You will have to edit this as necessary, and also edit the mergepass() code. You should not change the mergeblocks() methods. Make sure you allocate temp!

My class SortTester runs several versions of sorting algorithms on the same data, and records the time. Currently it runs InsertionSort, recursive MergeSort (Sorters.rmsort()), and Java's built-in Collections.sort(). You are to complete the definition of iterative mergesort, imsort(), and test it for speed against recursive mergesort and Collections.sort(). You will need to comment out the InsertionSort test once you've got imsort() working, as you'll need to test it with sizes much too large for InsertionSort to handle in a reasonable time.

In my definition of class IntList, I've left out the expand() method (the topic of the previous lab), but you don't need that as you're not using add(). Instead, you will create IntLists of the desired size using the constructor,

IntList A = new IntList(100000);

and then use A.RandomFill() to create random entries. My code does that, and then makes copies of the data, so that different sorts all start with the same initial data. Currently the code runs InsertionSort on nums (this is the one you will comment out), recursive mergesort on nums1, and is set up to run iterative mergesort on nums2. After you run your sort method, you can check that it worked with IntList.checksort(). Right now, this fails for nums2, because imsort() isn't finished.

Timing Comparisons(updated!)

We've already compared selection sort and insertion sort.

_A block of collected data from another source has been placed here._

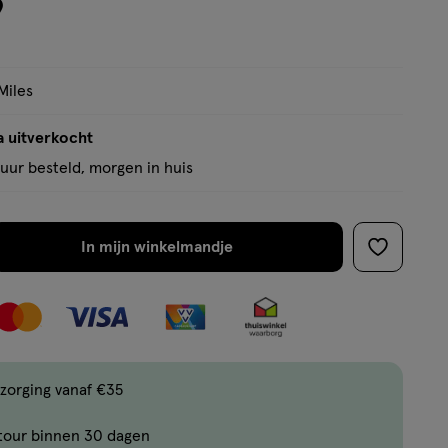
9
Miles
a uitverkocht
uur besteld, morgen in huis
In mijn winkelmandje
verhoog
toevoege
aantal
aan
met
verlanglijs
één
,
Bijna
zorging vanaf €35
uitverkocht!
tour binnen 30 dagen
Er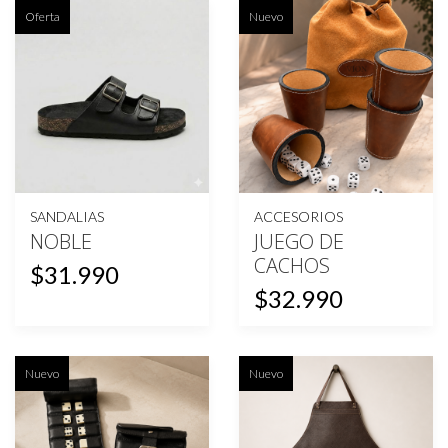
Oferta
Nuevo
SANDALIAS
ACCESORIOS
NOBLE
JUEGO DE
CACHOS
$31.990
$32.990
Nuevo
Nuevo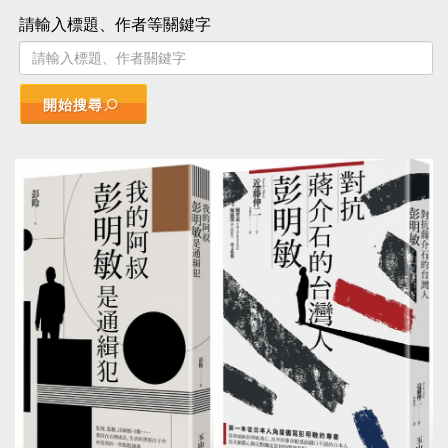
請輸入標題、作者等關鍵字
開始搜尋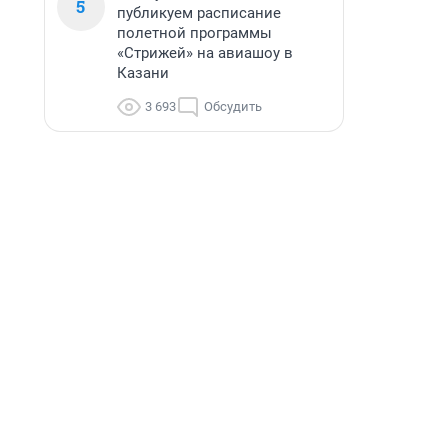
5
публикуем расписание
полетной программы
«Стрижей» на авиашоу в
Казани
3 693
Обсудить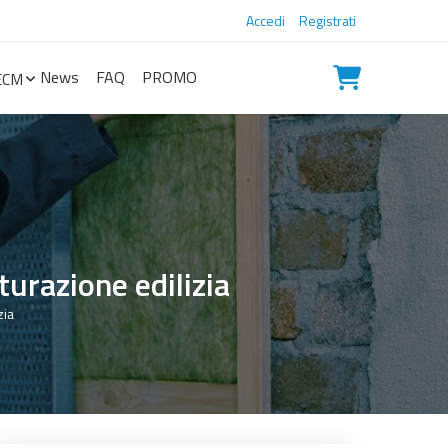
Accedi
Registrati
News
FAQ
PROMO
ECM
turazione edilizia
zia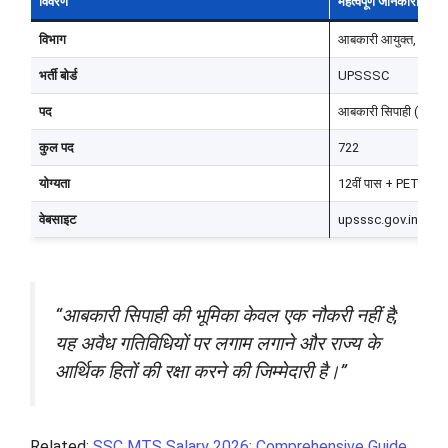
विवरण
महत्वपूर्ण जानकारी
विभाग
आबकारी आयुक्त, उत्तर प
भर्ती बोर्ड
UPSSSC
पद
आबकारी सिपाही (Exci
कुल पद
722
योग्यता
12वीं पास + PET 202
वेबसाइट
upsssc.gov.in
“आबकारी सिपाही की भूमिका केवल एक नौकरी नहीं है;
यह अवैध गतिविधियों पर लगाम लगाने और राज्य के
आर्थिक हितों की रक्षा करने की जिम्मेदारी है।”
Related:
SSC MTS Salary 2026: Comprehensive Guide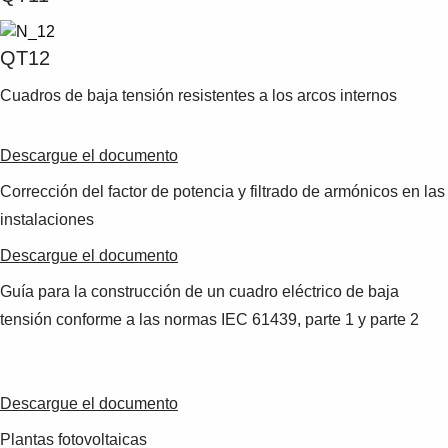
QT12
Cuadros de baja tensión resistentes a los arcos internos
Descargue el documento
Corrección del factor de potencia y filtrado de armónicos en las
instalaciones
Descargue el documento
Guía para la construcción de un cuadro eléctrico de baja
tensión conforme a las normas IEC 61439, parte 1 y parte 2
Descargue el documento
Plantas fotovoltaicas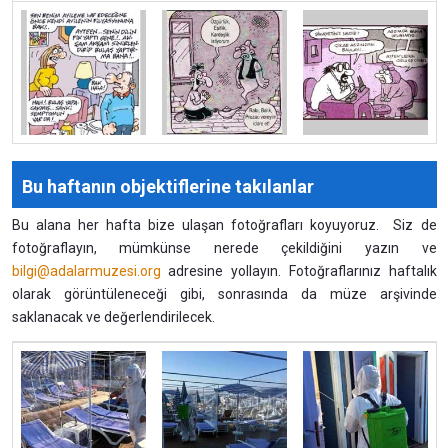
Bu haftanın objektiflerine takılanlar
Bu alana her hafta bize ulaşan fotoğrafları koyuyoruz. Siz de
fotoğraflayın, mümkünse nerede çekildiğini yazın ve
bilgi@adalarmuzesi.org
adresine yollayın. Fotoğraflarınız haftalık
olarak görüntüleneceği gibi, sonrasında da müze arşivinde
saklanacak ve değerlendirilecek.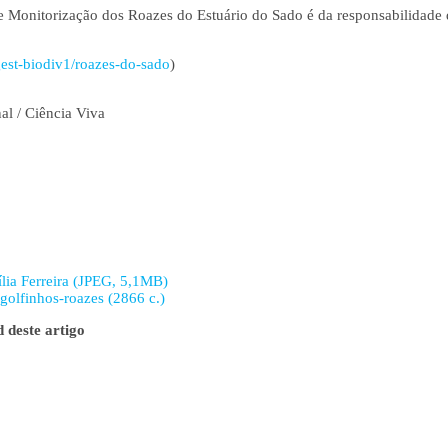
e Monitorização dos Roazes do Estuário do Sado é da responsabilidade 
/gest-biodiv1/roazes-do-sado
)
al / Ciência Viva
ia Ferreira (JPEG, 5,1MB)
golfinhos-roazes (2866 c.)
 deste artigo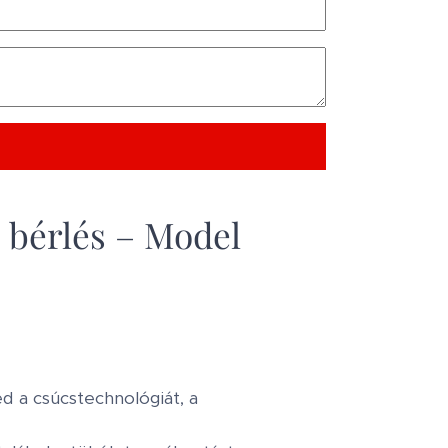
 bérlés – Model
d a csúcstechnológiát, a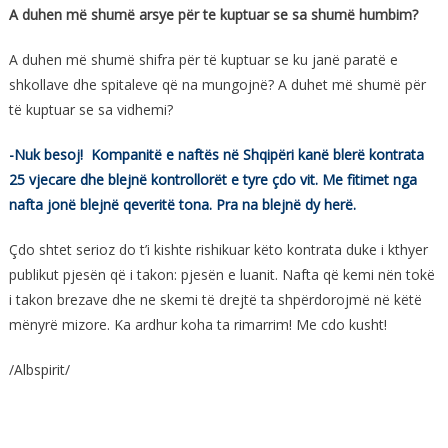
A duhen më shumë arsye për te kuptuar se sa shumë humbim?
A duhen më shumë shifra për të kuptuar se ku janë paratë e
shkollave dhe spitaleve që na mungojnë? A duhet më shumë për
të kuptuar se sa vidhemi?
-Nuk besoj! Kompanitë e naftës në Shqipëri kanë blerë kontrata
25 vjecare dhe blejnë kontrollorët e tyre çdo vit. Me fitimet nga
nafta jonë blejnë qeveritë tona. Pra na blejnë dy herë.
Çdo shtet serioz do t’i kishte rishikuar këto kontrata duke i kthyer
publikut pjesën që i takon: pjesën e luanit. Nafta që kemi nën tokë
i takon brezave dhe ne skemi të drejtë ta shpërdorojmë në këtë
mënyrë mizore. Ka ardhur koha ta rimarrim! Me cdo kusht!
/Albspirit/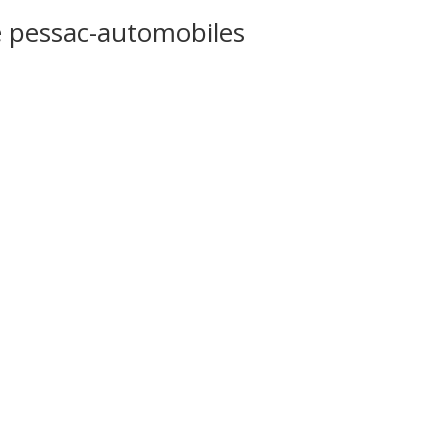
e pessac-automobiles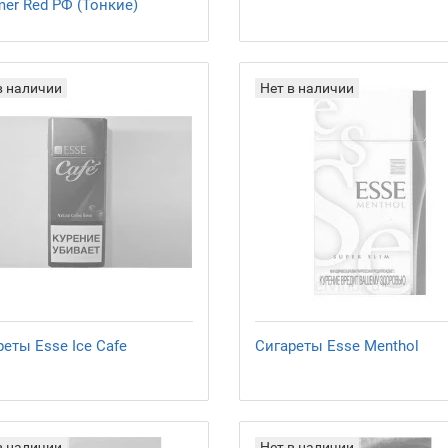
er Red РФ (Тонкие)
в наличии
Нет в наличии
еты Esse Ice Cafe
Сигареты Esse Menthol
в наличии
Нет в наличии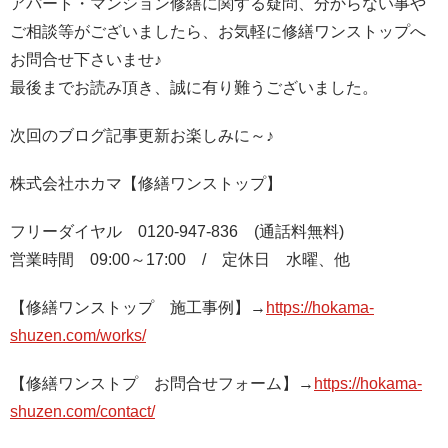
アパート・マンション修繕に関する疑問、分からない事や
ご相談等がございましたら、お気軽に修繕ワンストップへ
お問合せ下さいませ
♪
最後までお読み頂き、誠に有り難うございました。
次回のブログ記事更新お楽しみに～
♪
株式会社ホカマ【修繕ワンストップ】
フリーダイヤル
0120-947-836
(
通話料無料
)
営業時間
09:00
～
17:00
/
定休日 水曜、他
【修繕ワンストップ 施工事例】
→
https://hokama-
shuzen.com/works/
【修繕ワンストプ お問合せフォーム】
→
https://hokama-
shuzen.com/contact/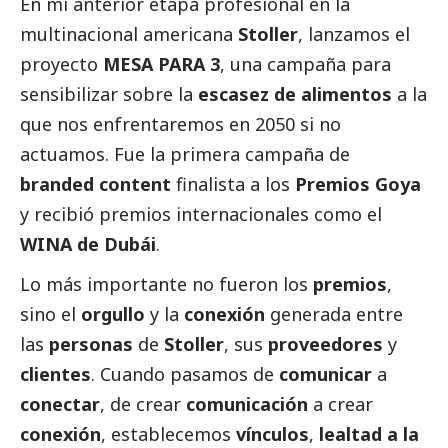
En mi anterior etapa profesional en la
multinacional americana
Stoller
, lanzamos el
proyecto
MESA PARA 3
, una campaña para
sensibilizar sobre la
escasez de alimentos
a la
que nos enfrentaremos en 2050 si no
actuamos. Fue la primera campaña de
branded content
finalista a los
Premios Goya
y recibió premios internacionales como el
WINA de Dubái
.
Lo más importante no fueron los
premios
,
sino el
orgullo
y la
conexión
generada entre
las
personas
de
Stoller
, sus
proveedores
y
clientes
. Cuando pasamos de
comunicar
a
conectar
, de crear
comunicación
a crear
conexión
, establecemos
vínculos
,
lealtad a la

For block sizes of 1,000,000 up to 10,000,000 or so (doubling each time; say 1,000,000; 2,000,000; 5,000,000; 10,000,000), tell me the relative times of iterative and recursive mergesort. You could add qsort2() if it works, or the built-in Java sort, but that's optional. Do the timing numbers seem consistent with O(n log(n))?

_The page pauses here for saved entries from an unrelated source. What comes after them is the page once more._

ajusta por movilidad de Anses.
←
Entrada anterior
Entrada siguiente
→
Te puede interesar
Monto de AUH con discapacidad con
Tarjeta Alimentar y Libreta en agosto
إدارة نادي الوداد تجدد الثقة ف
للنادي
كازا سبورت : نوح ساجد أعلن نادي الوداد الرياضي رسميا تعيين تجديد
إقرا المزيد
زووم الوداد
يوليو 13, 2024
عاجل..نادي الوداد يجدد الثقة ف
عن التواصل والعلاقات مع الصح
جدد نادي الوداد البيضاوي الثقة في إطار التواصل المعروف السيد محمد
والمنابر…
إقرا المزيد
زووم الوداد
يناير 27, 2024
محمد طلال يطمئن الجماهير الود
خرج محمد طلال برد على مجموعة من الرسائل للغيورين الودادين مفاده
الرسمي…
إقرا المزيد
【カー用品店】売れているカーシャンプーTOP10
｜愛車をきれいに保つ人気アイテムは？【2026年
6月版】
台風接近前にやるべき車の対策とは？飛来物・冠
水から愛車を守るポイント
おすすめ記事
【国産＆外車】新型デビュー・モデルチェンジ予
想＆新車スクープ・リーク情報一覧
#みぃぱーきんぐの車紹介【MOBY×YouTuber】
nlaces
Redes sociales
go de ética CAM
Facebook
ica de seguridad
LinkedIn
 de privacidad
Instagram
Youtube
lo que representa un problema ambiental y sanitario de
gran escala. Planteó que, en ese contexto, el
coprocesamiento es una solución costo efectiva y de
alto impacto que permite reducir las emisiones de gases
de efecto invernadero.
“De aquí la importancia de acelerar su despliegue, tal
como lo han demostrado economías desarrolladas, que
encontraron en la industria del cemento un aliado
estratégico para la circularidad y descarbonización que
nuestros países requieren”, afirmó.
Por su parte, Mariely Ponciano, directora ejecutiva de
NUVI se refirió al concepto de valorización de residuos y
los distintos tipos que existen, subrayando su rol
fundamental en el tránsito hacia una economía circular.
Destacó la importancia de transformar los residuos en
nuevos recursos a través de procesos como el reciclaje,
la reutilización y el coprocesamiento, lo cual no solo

Second, find out how large an array you can sort with iterative mergesort in 10 seconds.

Make sure you use checksort() to verify that your sort implementation works. I will.

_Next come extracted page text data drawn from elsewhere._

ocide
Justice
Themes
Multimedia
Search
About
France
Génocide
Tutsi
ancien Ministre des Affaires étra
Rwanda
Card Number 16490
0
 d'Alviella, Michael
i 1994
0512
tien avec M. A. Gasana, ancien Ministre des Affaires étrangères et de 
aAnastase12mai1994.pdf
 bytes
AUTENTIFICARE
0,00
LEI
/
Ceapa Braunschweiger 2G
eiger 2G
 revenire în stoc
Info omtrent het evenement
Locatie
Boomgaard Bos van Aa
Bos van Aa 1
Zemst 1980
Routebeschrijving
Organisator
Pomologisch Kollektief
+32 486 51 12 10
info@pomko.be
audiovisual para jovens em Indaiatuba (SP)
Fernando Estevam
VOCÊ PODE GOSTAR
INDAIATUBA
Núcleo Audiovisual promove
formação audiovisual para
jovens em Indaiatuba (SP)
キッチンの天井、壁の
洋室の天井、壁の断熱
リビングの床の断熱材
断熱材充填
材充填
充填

Part 2: implement StrList (from lab 1) in C++

Start with StrList.cpp (one file). Do the same thing to the add() method that you did in lab 1 in Java. Don't worry about fill().

There are two catches. First, you need to call delete [] oldelements (or whatever the name of the variable is) after you're done with it. C++ does not have garbage collection.

Second, what is the type of elements? It's declared to be an array of string. That's the same as pointer to string, or string*. A string* is the same as a pointer to an array of strings. If newelements and elements are two string*, then the assignment
elements = newelements;
causes elements to point to the same object as newelements; that is, to the new array. It is safe to call delete [] elements before this, as that simply erases the current contents of elements, as a pointer.

To submit your Java project, create a zipfile and email it to me at pld@cs.luc.edu, or use sakai. Alternatively, you can upload SortTester.java and Sorters.java individually (for this project I will need both).

For the C++ project, all I will need is the StrList.cpp file.